Chimichurri is a herbaceous, vinegary sauce with a variety of uses, but it pairs particularly well with grilled meats, especially beef. Feel free to marinate the meat with whatever citrus you have on hand and marinate overnight if you have time!
What you will need
1.5 lbs Sirloin Steak
pinch Black Pepper
1/4 cup Oil
1/2 bunch Cilantro
1/2 bunch Parsley
2 Cloves Garlic
1/4 cup Oil
2 Tbsp Red Wine Vinegar
1/4 tsp Black Pepper
1 tsp Salt
1/2 tsp Red Pepper Flakes, optional(Nutritional facts 226 calories, 15.48 g fat, 3.82 g carbohydrates, 18.84 g protein, 50 mg cholesterol, 747 mg sodium)
How to cook
Gather and portion ingredients. Wash herbs.

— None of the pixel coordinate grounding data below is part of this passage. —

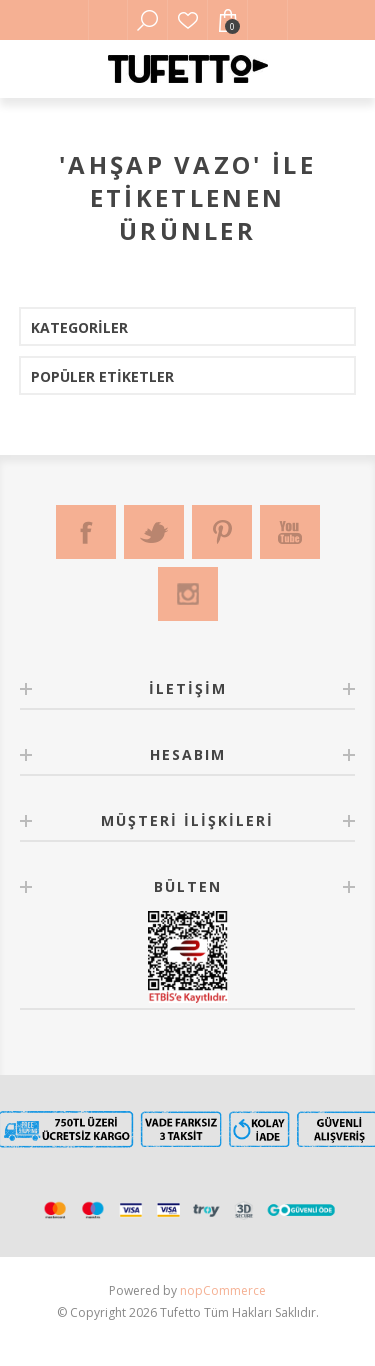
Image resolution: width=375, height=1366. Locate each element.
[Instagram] (188, 594)
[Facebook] (86, 532)
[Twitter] (154, 532)
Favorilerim (188, 20)
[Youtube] (290, 532)
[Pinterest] (222, 532)
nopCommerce (223, 1290)
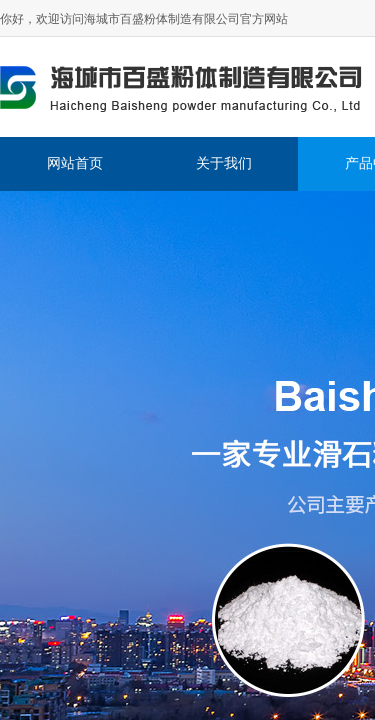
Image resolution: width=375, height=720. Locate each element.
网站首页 (75, 163)
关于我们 (224, 163)
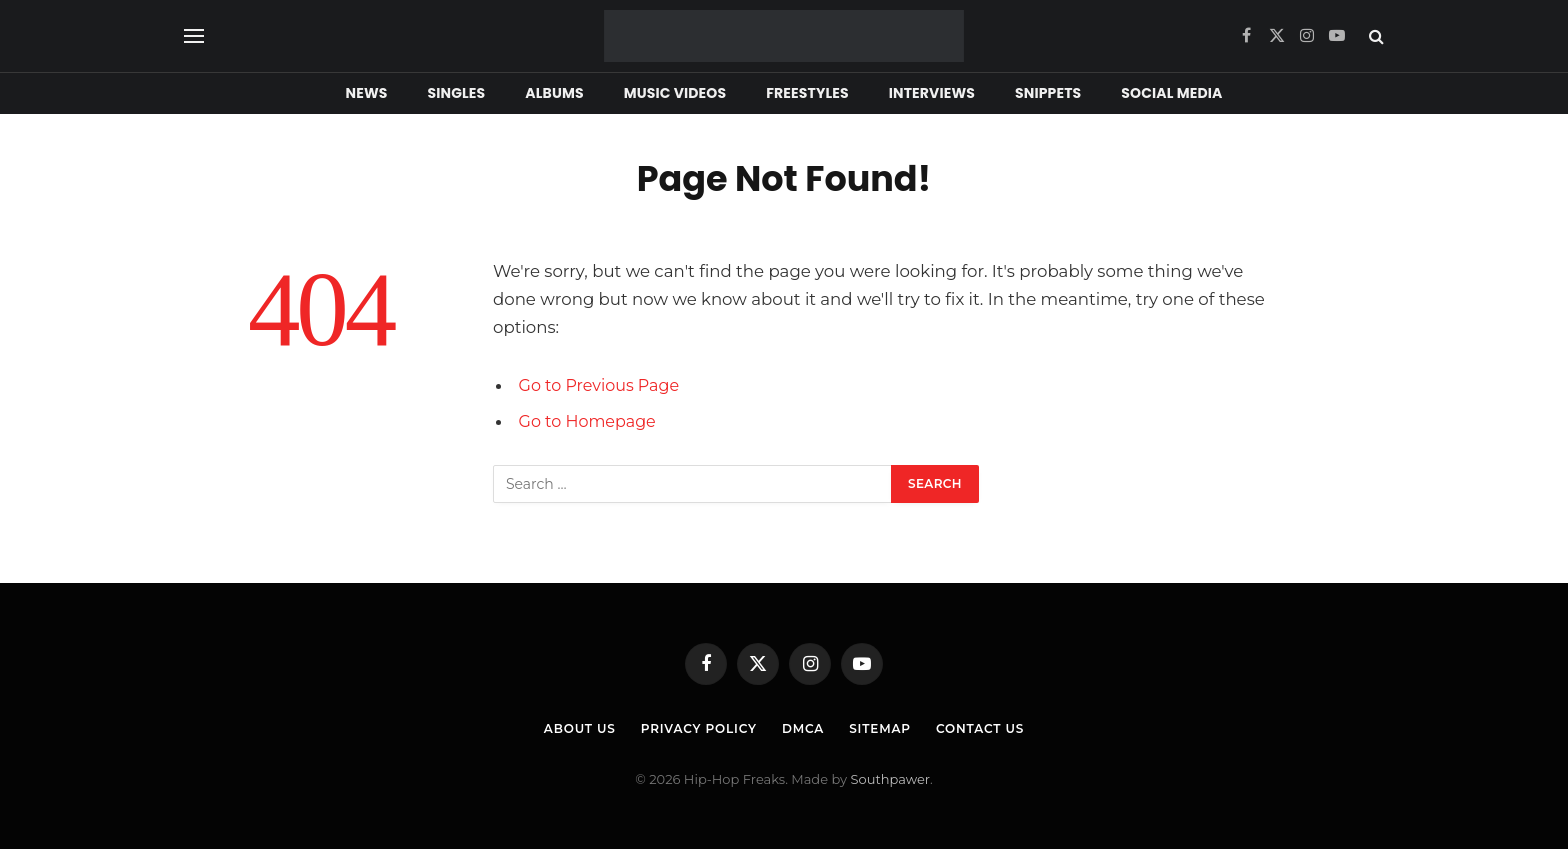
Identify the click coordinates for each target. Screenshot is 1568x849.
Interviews (932, 93)
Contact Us (991, 728)
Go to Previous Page (602, 385)
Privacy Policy (694, 728)
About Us (567, 728)
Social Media (1171, 93)
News (367, 93)
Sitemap (885, 728)
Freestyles (807, 93)
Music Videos (675, 93)
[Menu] (194, 36)
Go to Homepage (590, 421)
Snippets (1048, 93)
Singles (457, 93)
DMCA (805, 728)
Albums (554, 93)
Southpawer (890, 779)
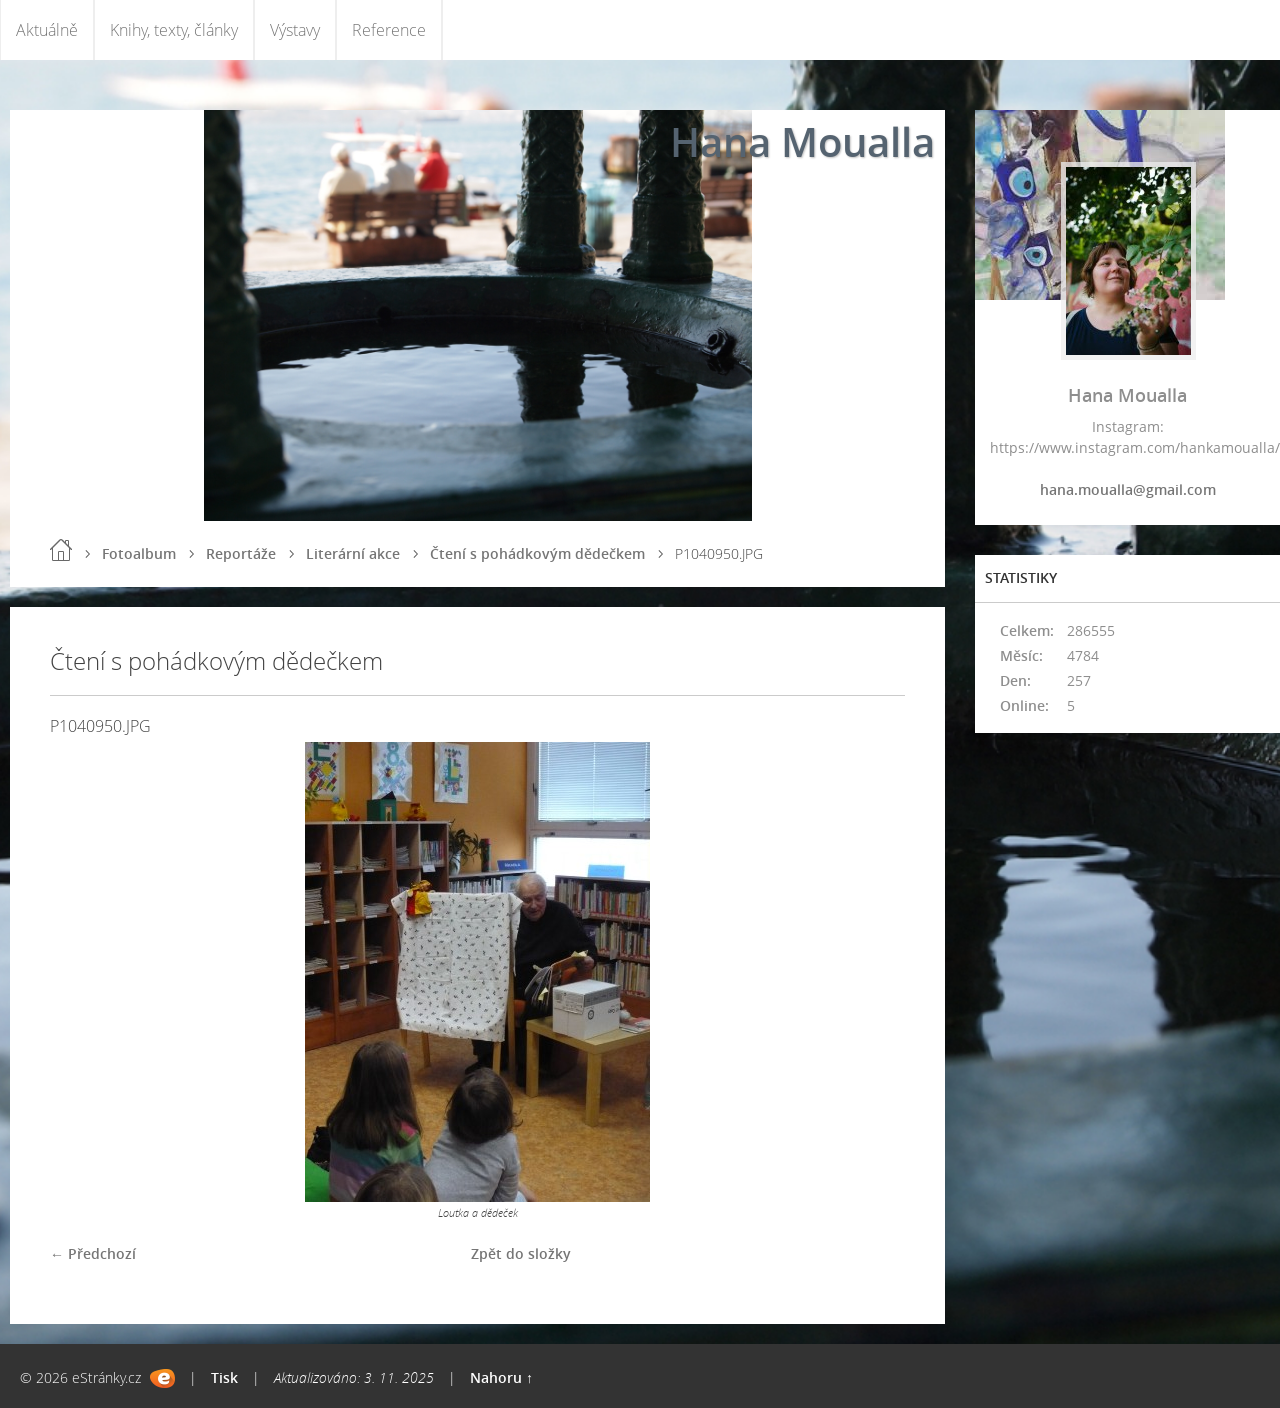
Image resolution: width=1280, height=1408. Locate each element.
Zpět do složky (521, 1253)
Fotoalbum (139, 553)
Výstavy (295, 30)
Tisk (224, 1377)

Cut the steak into 1 inch cubes and season generously with salt and pepper.
Peel and slice onion into strips. Set half aside for the chimichurri.
Add the onion, orange juice and half the oil to a sealable container or plastic bag.
Marinate the steak in the sealed container in the refrigerator while you prepare the chimichurri or up to overnight!
Add the cilantro, parsley, and onion pieces to the base of a food processor or blender.
Add the garlic cloves and red wine vinegar to the mixture.
Add the salt, pepper, and optional red pepper flakes to the food processor. Add the remaining oil.
Add the food processor lid and blend until herbs and onion are chopped fine.
In a heavy bottomed skillet over high heat, add the marinated steak and onions. Discard the excess liquid from the marinade. Sear the steak bites on all sides for just about 6-8 minutes or until it reaches your desired temperature.
Top the steak bites with chimichurri. Serve with toothpicks for an appetizer, or alongside a side dish to finish out the meal.